Plaintiff has not provided the year in which she took out her loans or her years in law school by which such a date could be inferred.

Plaintiff does not provide allegations for when she took out her loans, but it is very well possible she had loan payments prior to the payment pause. That is to say, the Court does not have enough information to know whether repayment is even a new status for Plaintiff.

Indeed, the Sixth Circuit has held that the age of the challenged behavior weighs against the challenging party, even when the challenge is a constitutional challenge. Cf. Memphis A. Phillip Randolph Inst. v. Hargett, 473 F.Supp.3d 789, 796 (M.D. Tenn. 2020) (“In fact, the Sixth Circuit has made clear that the age of laws subjected to constitutional challenge is indeed relevant to the laches inquiry, in particular to the first element.”); Crookston, 841 F.3d at 398-99 (“The challenged rules are not new”) (discussing a 2016 challenge to a 1996 election law sixty days before the relevant election). Plaintiff's allegations in her Complaint date the “the Leviathan that we know today as the student loan program” to 1973 (and even that allegedly was preceded with several decades of earlier relevant actions). (Doc. No. 6 at 5-7). Even applying the later dates in Plaintiff's allegations that link the origins of the government action to 2008-2015, id. at 6-7, that still left Plaintiff with years to file the Complaint before October 1, 2023, albeit limited to the unknown date when she herself took out loans. (To be clear, Plaintiff's allegations are not linked to the payment pause ending except that the alleged financial harm restarts-but the underlying contract and government behavior that Plaintiff challenges allegedly has been ongoing for years, even decades). Even the payment pause began in March 2020. Id. at 7.

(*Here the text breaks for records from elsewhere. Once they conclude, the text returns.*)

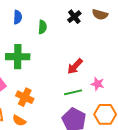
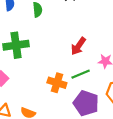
orange cross: (25, 97) -> (57, 83), moved

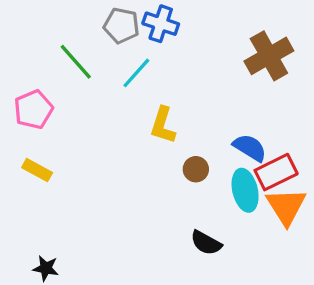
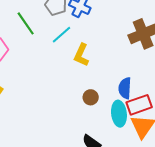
yellow L-shape: (163, 125) -> (81, 55), moved
blue semicircle: (250, 148) -> (125, 88), turned -125

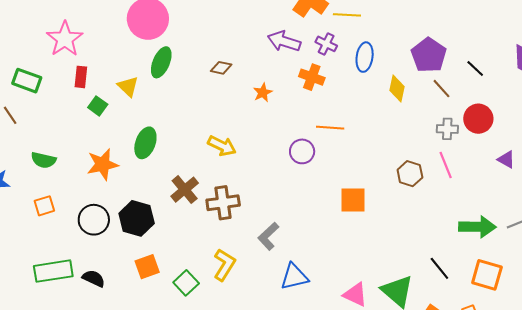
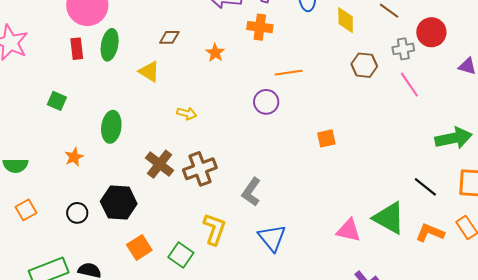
red rectangle: (81, 77) -> (77, 49), moved
yellow triangle: (128, 86) -> (149, 72), moved
yellow arrow: (222, 146) -> (187, 113), size x0.7
orange star: (103, 164) -> (74, 157), size x0.6
brown hexagon: (410, 174) -> (364, 65), moved
orange square: (353, 200) -> (326, 138), size x0.7
black circle: (94, 220) -> (77, 213), size x0.7
blue triangle: (294, 277) -> (272, 238), moved, turned -44

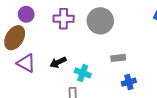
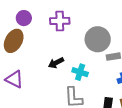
gray circle: (100, 21) -> (98, 39), moved
purple triangle: (26, 63) -> (14, 79), moved

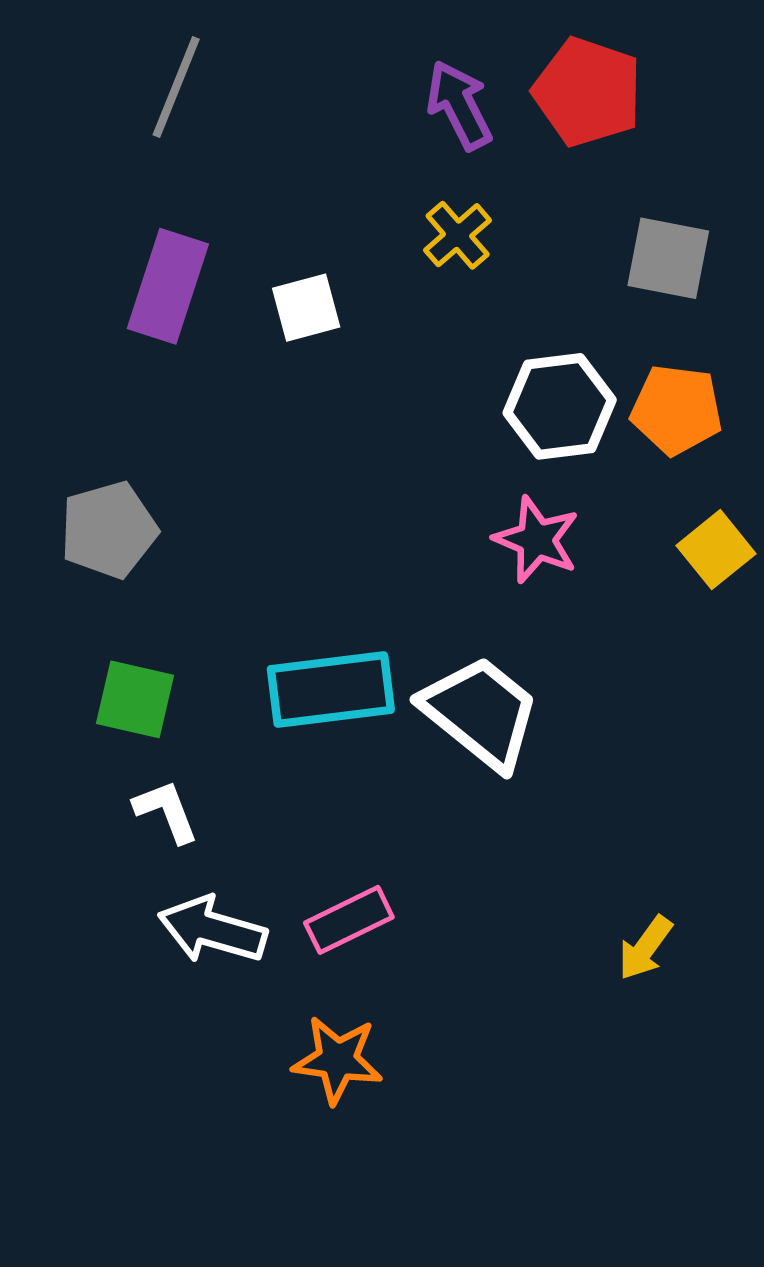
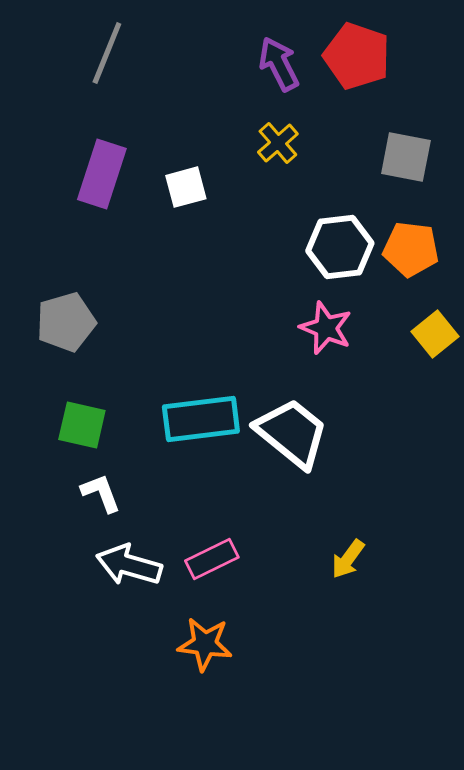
yellow arrow: (645, 948) -> (348, 559), moved

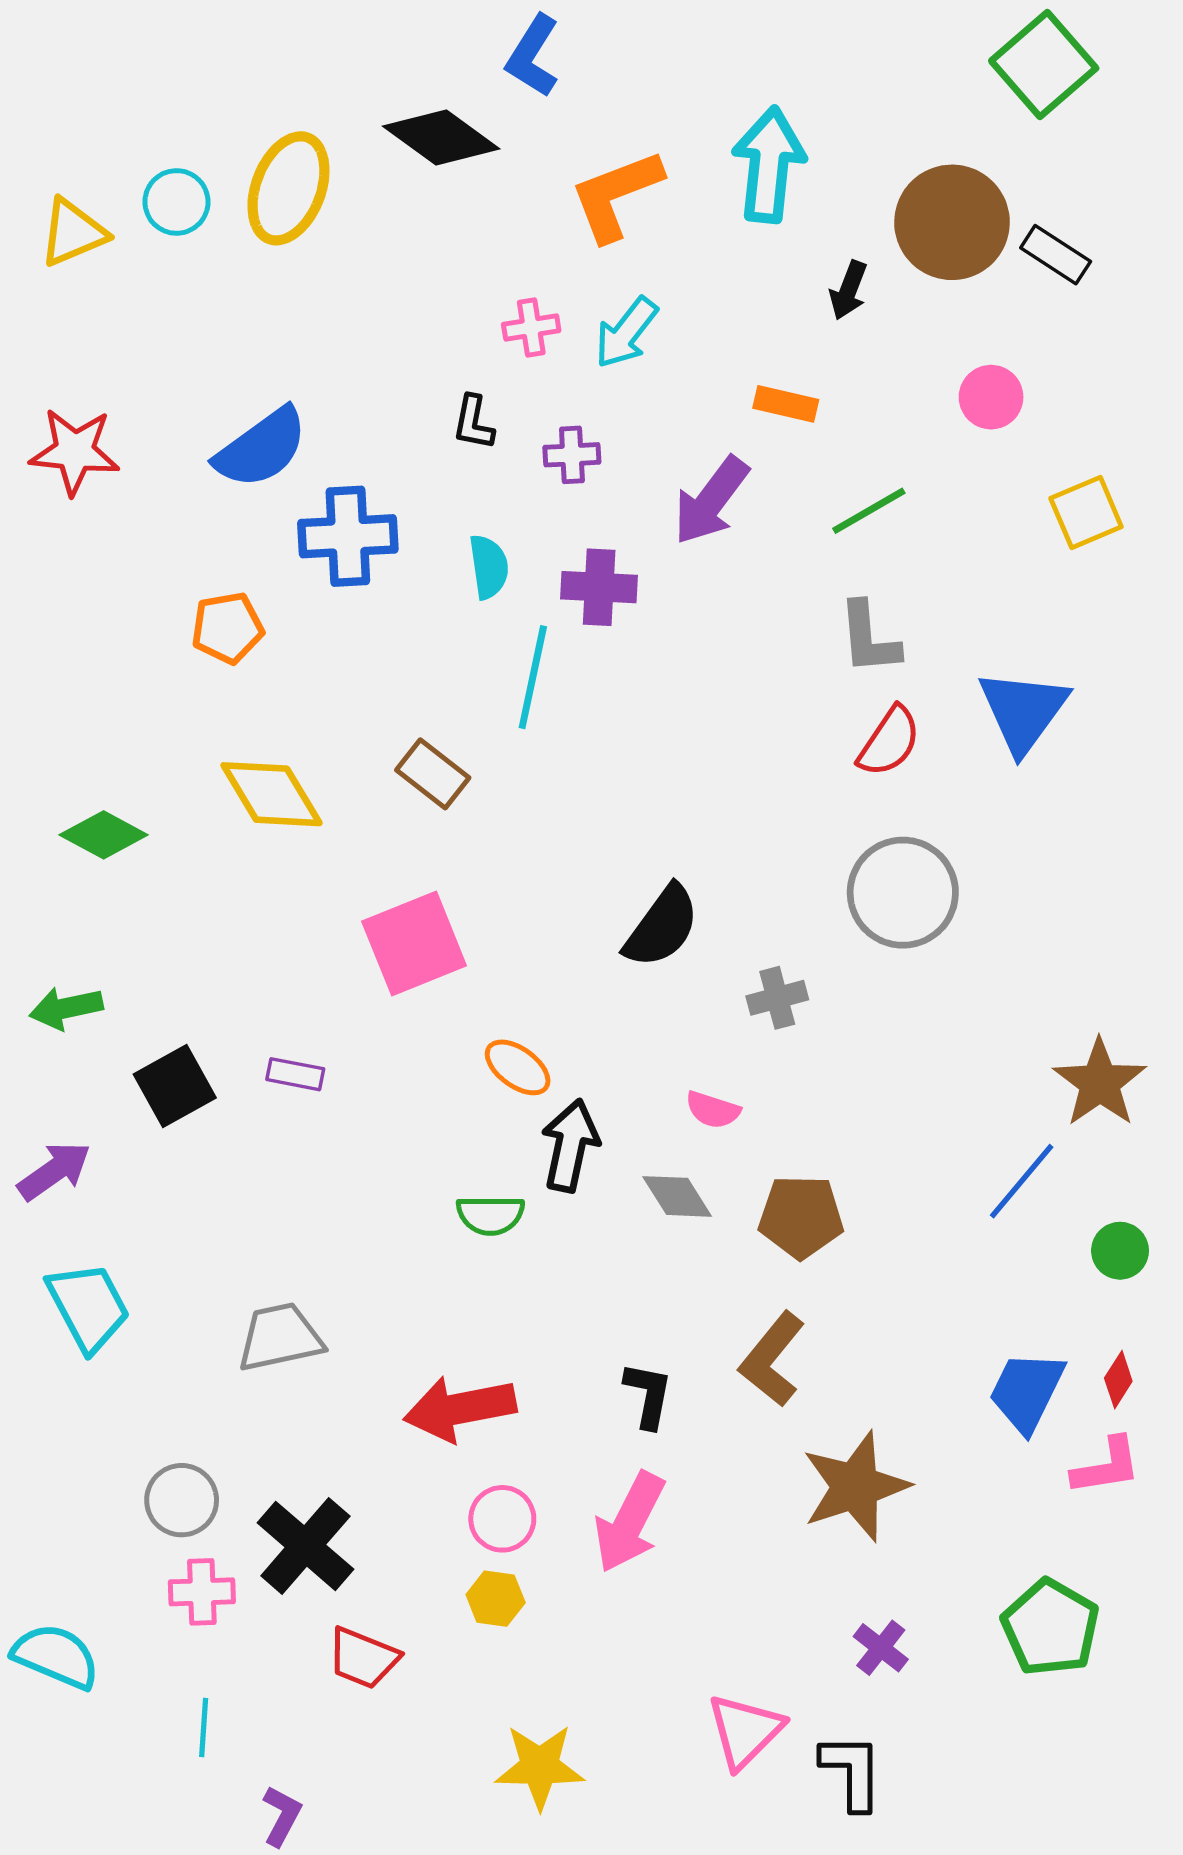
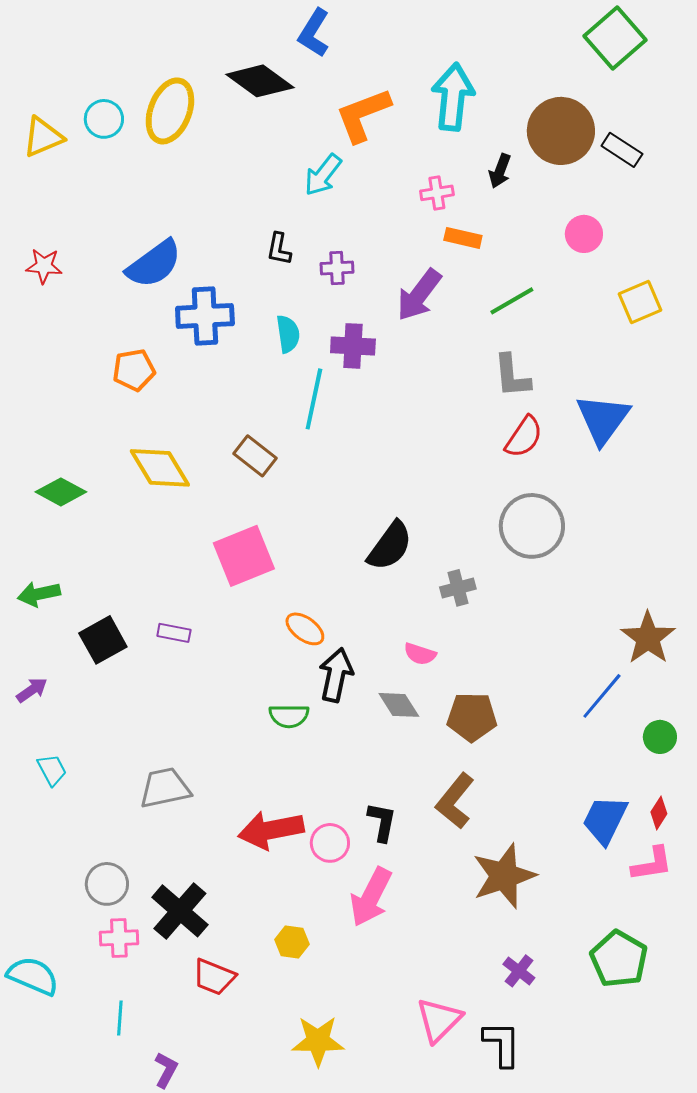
pink cross: (531, 328) -> (437, 193), moved
cyan arrow: (626, 333) -> (323, 175), moved
red star: (75, 451) -> (44, 266), size x0.7
purple arrow: (54, 1171) -> (32, 690), size x0.7
cyan trapezoid: (88, 1307) -> (52, 770), size x0.6
pink circle: (502, 1519) -> (330, 843), moved

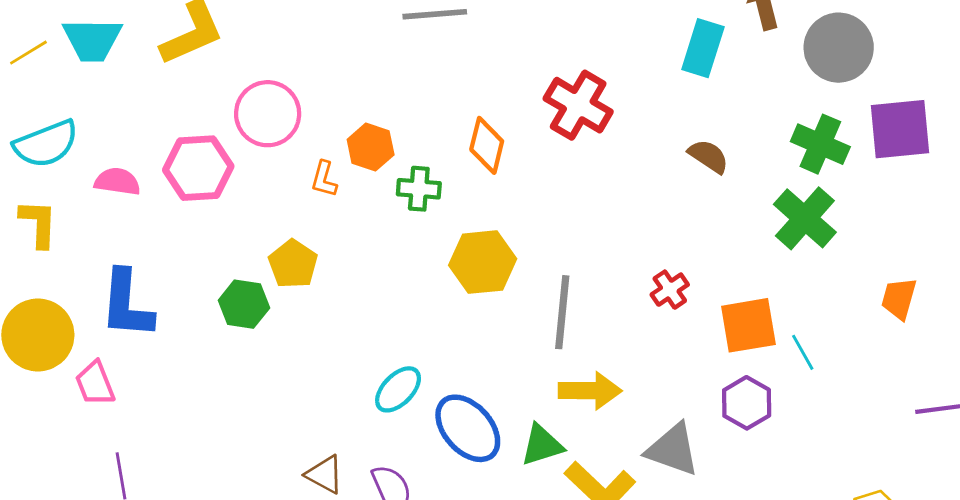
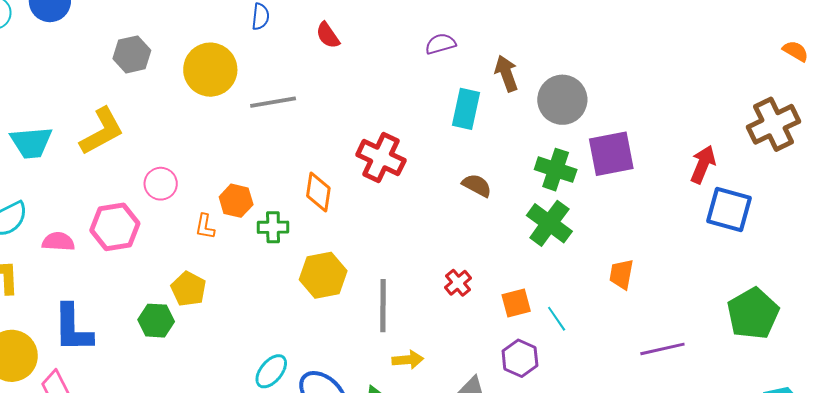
pink circle: (268, 114) -> (161, 184), size x0.7
orange square: (748, 325) -> (516, 303), size x0.7
yellow arrow: (590, 391) -> (408, 360), size x0.7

While Plaintiff asks that the Court recognize that she initiated this suit on August 31, 2023, with the filing of her first complaint (Doc. No. 11 at 3), that complaint sought “emergent relief' for the end of the student-loan repayment pause beginning September 1, 2023. (Doc. No. 1 at 1). That date has remained in each subsequent iteration of the complaint, including the operative Complaint. Plaintiff's Motion states that her Complaint “show[s] that an estimated 43 million people will be subject to potentially unconstitutional payments to the federal government on October 1, 2012, two days from the date this motion is submitted to the Court.” (Doc. No. 11 at 3). However, the Complaint never mentions October 1. Accordingly, the alleged “emergency” requiring relief in this case by October 1 or prior to the resolution of the motion for a preliminary injunction was, an emergency brought on by Plaintiff's failure to file with prudent timeliness.

There is some argument in her preliminary injunction motion about the date the original complaint was filed, (Doc. No. 8 at 2 n.1), but the Court notes that Plaintiff even switches the date she believes it was filed between her motions (Compare id., with Doc. No. 11 at 3). Regardless, the precise date between August 30 to September 1 that the first complaint was filed makes no difference to the Court's analysis.

This confusion between the September and October dates provides further support for the Court's conclusion that Plaintiff's arguments of constructive notice are insufficient and ineffective.

To the extent that Plaintiff's Complaint alleges personal attacks against her by Defendants (Doc. No. 6 at 5), she has not suggested that any of those allegations are the basis for her TRO.

Having found that Plaintiff was not diligent, the Court addresses the extent of the prejudice to Defendants and finds that the prejudice would be substantial. According to Plaintiff's allegations, the collection of loan payments from forty-three million borrowers were scheduled to restart on September 1. (Doc. No. 11 at 3). Plaintiff's allegations include no information about what payments are required from borrowers in that fourteen-day window if any, but in fairness to Defendants, the Court will assume that all borrowers had payments come due October 1. And, because the Court did not receive the Motion until after October 2, the October 1 date had passed and the scheduled resumption of payments went into effect. As a result, Defendants would not only be prevented from continuing their repayment program as planned, but they would also have to halt a multi-million-person program just days after it had started. This likely would put Defendants and their program in a state of disorder, forcing them suddenly to change their communication to borrowers and loan servicers, as well as develop new processes for tracking payments made (or not made) after October 1. Cf. Memphis A. Phillip Randolph Inst., 473 F.Supp.3d at 800-01 (“the Court finds prejudice from the fact if injunctive relief were granted at this late date, the State would have to take such action much more quickly than if Plaintiffs had sought such injunctive relief as soon as they should have; quicker action tends to mean more expensive and error-prone action. The Sixth Circuit has suggested that such circumstances constitute prejudice resulting from a plaintiffs' [sic] delay” (citing Crookston, 841 F.3d at 399)); Archer v. Griswold, 638 F.Supp.3d 1246, 1259 (D. Colo. 2022).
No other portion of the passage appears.